1
votes

I am trying to build a recommender system using collaborative filtering. The issues I am facing are :

  1. The User-Item dataset has mostly categorical variables, so cant find the best way to calculate similarity matrix. Euclidean / Cosine distance will not work here, trying with Jaccard distance.
  2. The dataset does not have User rating for items, instead, we have classifiers - "did not buy", "buy", "added to cart but did not buy".

We have used XGB to get the likelihood to buy a particular item by a particular user, but this kind of dataset is not helping for the recommendation.

Can you please suggest any recommendation algorithm (preferably in python) which handles classification and categorical data?

Thanks in advance.

1
You can use the traditional matrix factorization approach such as SVD. With regards to #2, since there's an inherent order to the classes, you can assign numeric values to the classes (e.g. "did not buy" = 0, "added to cart but did not buy" = 1, "buy" = 2).
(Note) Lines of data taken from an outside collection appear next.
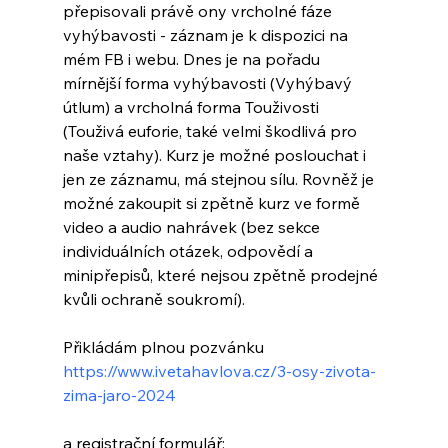
přepisovali právě ony vrcholné fáze 
vyhýbavosti - záznam je k dispozici na 
mém FB i webu. Dnes je na pořadu 
mírnější forma vyhýbavosti (Vyhýbavý 
útlum) a vrcholná forma Touživosti 
(Touživá euforie, také velmi škodlivá pro 
naše vztahy). Kurz je možné poslouchat i 
jen ze záznamu, má stejnou sílu. Rovněž je 
možné zakoupit si zpětně kurz ve formě 
video a audio nahrávek (bez sekce 
individuálních otázek, odpovědí a 
minipřepisů, které nejsou zpětně prodejné 
kvůli ochraně soukromí).
Přikládám plnou pozvánku 
https://www.ivetahavlova.cz/3-osy-zivota-
zima-jaro-2024
a registrační formulář:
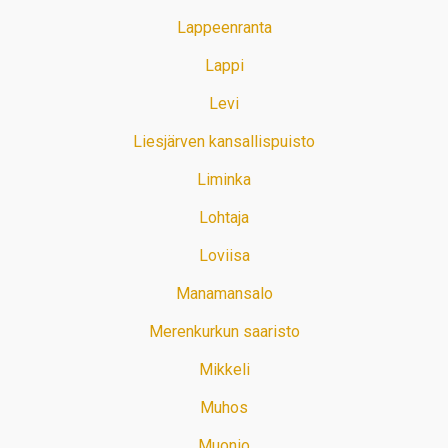
Lappeenranta
Lappi
Levi
Liesjärven kansallispuisto
Liminka
Lohtaja
Loviisa
Manamansalo
Merenkurkun saaristo
Mikkeli
Muhos
Muonio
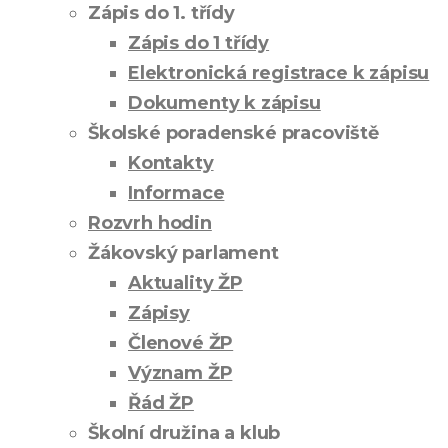
Zápis do 1. třídy
Zápis do 1 třídy
Elektronická registrace k zápisu
Dokumenty k zápisu
Školské poradenské pracoviště
Kontakty
Informace
Rozvrh hodin
Žákovský parlament
Aktuality ŽP
Zápisy
Členové ŽP
Význam ŽP
Řád ŽP
Školní družina a klub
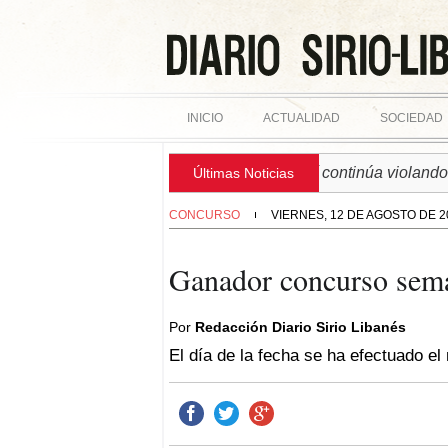
INICIO
ACTUALIDAD
SOCIEDAD
► SIRIA | Régimen israelí continúa violando sob
Últimas Noticias
CONCURSO
VIERNES, 12 DE AGOSTO DE 2
Ganador concurso sem
Por
Redacción Diario Sirio Libanés
El día de la fecha se ha efectuado e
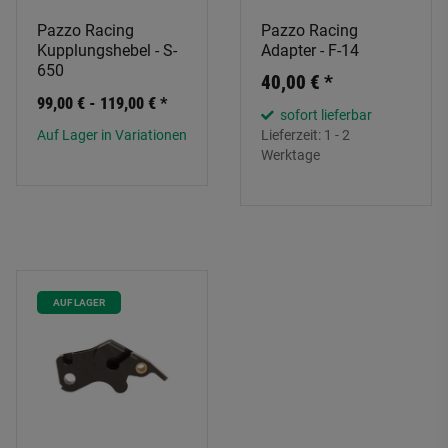
Pazzo Racing
Pazzo Racing
Kupplungshebel - S-
Adapter - F-14
650
40,00 €
*
99,00 € -
119,00 €
*
sofort lieferbar
Auf Lager in Variationen
Lieferzeit:
1 - 2
Werktage
AUF LAGER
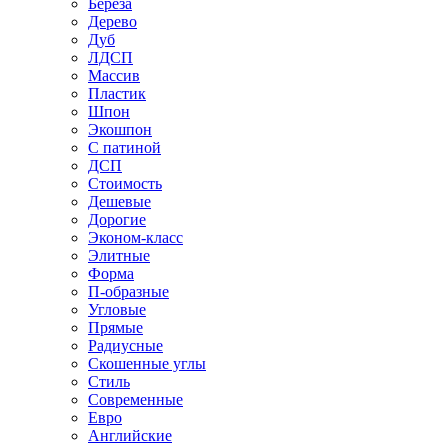
Береза
Дерево
Дуб
ЛДСП
Массив
Пластик
Шпон
Экошпон
С патиной
ДСП
Стоимость
Дешевые
Дорогие
Эконом-класс
Элитные
Форма
П-образные
Угловые
Прямые
Радиусные
Скошенные углы
Стиль
Современные
Евро
Английские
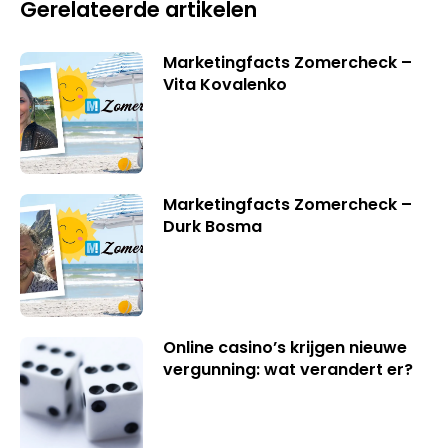
Gerelateerde artikelen
Marketingfacts Zomercheck –
Vita Kovalenko
Marketingfacts Zomercheck –
Durk Bosma
Online casino’s krijgen nieuwe
vergunning: wat verandert er?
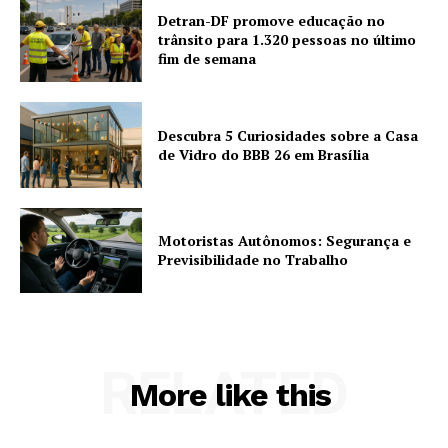
Detran-DF promove educação no
trânsito para 1.320 pessoas no último
fim de semana
Descubra 5 Curiosidades sobre a Casa
de Vidro do BBB 26 em Brasília
Motoristas Autônomos: Segurança e
Previsibilidade no Trabalho
RELATED
More like this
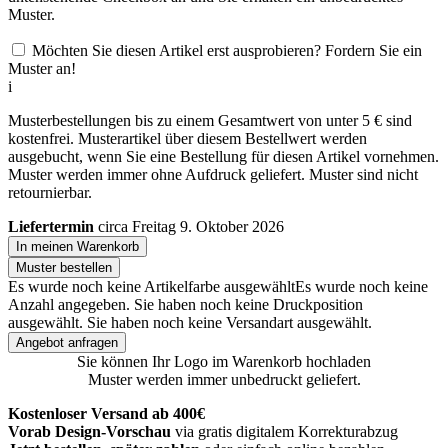
Muster.
Möchten Sie diesen Artikel erst ausprobieren? Fordern Sie ein
Muster an!
i
Musterbestellungen bis zu einem Gesamtwert von unter 5 € sind
kostenfrei. Musterartikel über diesem Bestellwert werden
ausgebucht, wenn Sie eine Bestellung für diesen Artikel vornehmen.
Muster werden immer ohne Aufdruck geliefert. Muster sind nicht
retournierbar.
Liefertermin
circa Freitag 9. Oktober 2026
In meinen Warenkorb
Muster bestellen
Es wurde noch keine Artikelfarbe ausgewählt
Es wurde noch keine
Anzahl angegeben.
Sie haben noch keine Druckposition
ausgewählt.
Sie haben noch keine Versandart ausgewählt.
Angebot anfragen
Sie können Ihr Logo im Warenkorb hochladen
Muster werden immer unbedruckt geliefert.
Kostenloser Versand ab 400€
Vorab Design-Vorschau
via gratis digitalem Korrekturabzug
The winning algorithm in Netflix's Kaggle used ALS for minimizing the cost function, though you could use other gradient descent techniques. Maybe take a look at this. - Scratch'N'Purr
Thanks, will try and get back if any other issues. - Suvajit

1 Answers

0
votes

Association rule mining will be helpful here. It calculates the relative likelihood that items will appear together in a user's history. It's different from, and differently useful from, collaborative filtering recommendation techniques.